What you will do: Only the lines from the one with "Release distributor chane" to the end of the records are wanted, each repeated exactly, both ends included.

Data for processing:
#####

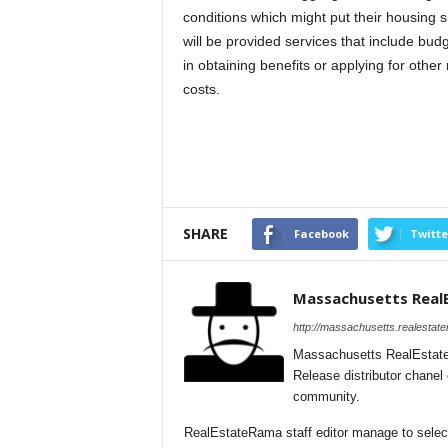
conditions which might put their housing 
will be provided services that include bud
in obtaining benefits or applying for othe
costs.
SHARE
Facebook
Twitte
Massachusetts Real
http://massachusetts.realestat
Massachusetts RealEstate
Release distributor chane
community.
RealEstateRama staff editor manage to select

#####

Result of the exercise:
Release distributor chane
community.
RealEstateRama staff editor manage to select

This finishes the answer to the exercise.